YOUR TASK:
Give the lines again exactly as they appear below, from the line with "(Thu Oct 04 00:00:00 UTC 2007)" to the line with "본 지출(CAPEX) 규모는", both included, and only those lines. Leave every picture out.

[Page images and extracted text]
★ ★ ★

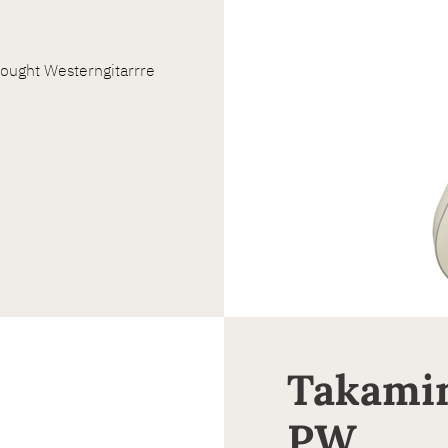
ought Westerngitarrre
Takami
PW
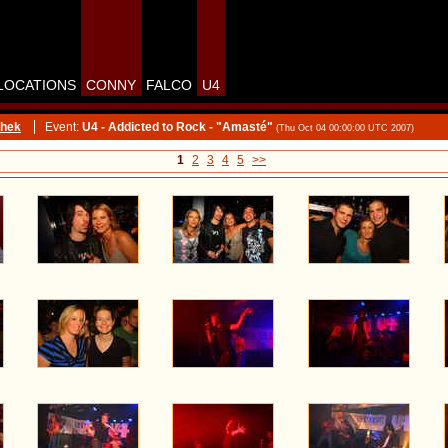
LOCATIONS
CONNY
FALCO
U4
thek
Event:
U4 - Addicted to Rock - "Amasté"
(Thu Oct 04 00:00:00 UTC 2007)
1
2
3
4
5
>>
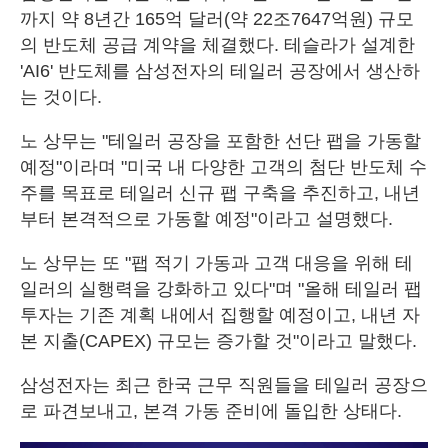
까지 약 8년간 165억 달러(약 22조7647억원) 규모
의 반도체 공급 계약을 체결했다. 테슬라가 설계한
'AI6' 반도체를 삼성전자의 테일러 공장에서 생산하
는 것이다.
노 상무는 "테일러 공장을 포함한 선단 팹을 가동할
예정"이라며 "미국 내 다양한 고객의 첨단 반도체 수
주를 목표로 테일러 신규 팹 구축을 추진하고, 내년
부터 본격적으로 가동할 예정"이라고 설명했다.
노 상무는 또 "팹 적기 가동과 고객 대응을 위해 테
일러의 실행력을 강화하고 있다"며 "올해 테일러 팹
투자는 기존 계획 내에서 집행할 예정이고, 내년 자
본 지출(CAPEX) 규모는 증가할 것"이라고 말했다.
삼성전자는 최근 한국 근무 직원들을 테일러 공장으
로 파견보내고, 본격 가동 준비에 돌입한 상태다.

★ ★ ★

TASK RESPONSE:
(Thu Oct 04 00:00:00 UTC 2007)
1
2
3
4
5
>>
까지 약 8년간 165억 달러(약 22조7647억원) 규모
의 반도체 공급 계약을 체결했다. 테슬라가 설계한
'AI6' 반도체를 삼성전자의 테일러 공장에서 생산하
는 것이다.
노 상무는 "테일러 공장을 포함한 선단 팹을 가동할
예정"이라며 "미국 내 다양한 고객의 첨단 반도체 수
주를 목표로 테일러 신규 팹 구축을 추진하고, 내년
부터 본격적으로 가동할 예정"이라고 설명했다.
노 상무는 또 "팹 적기 가동과 고객 대응을 위해 테
일러의 실행력을 강화하고 있다"며 "올해 테일러 팹
투자는 기존 계획 내에서 집행할 예정이고, 내년 자
본 지출(CAPEX) 규모는 증가할 것"이라고 말했다.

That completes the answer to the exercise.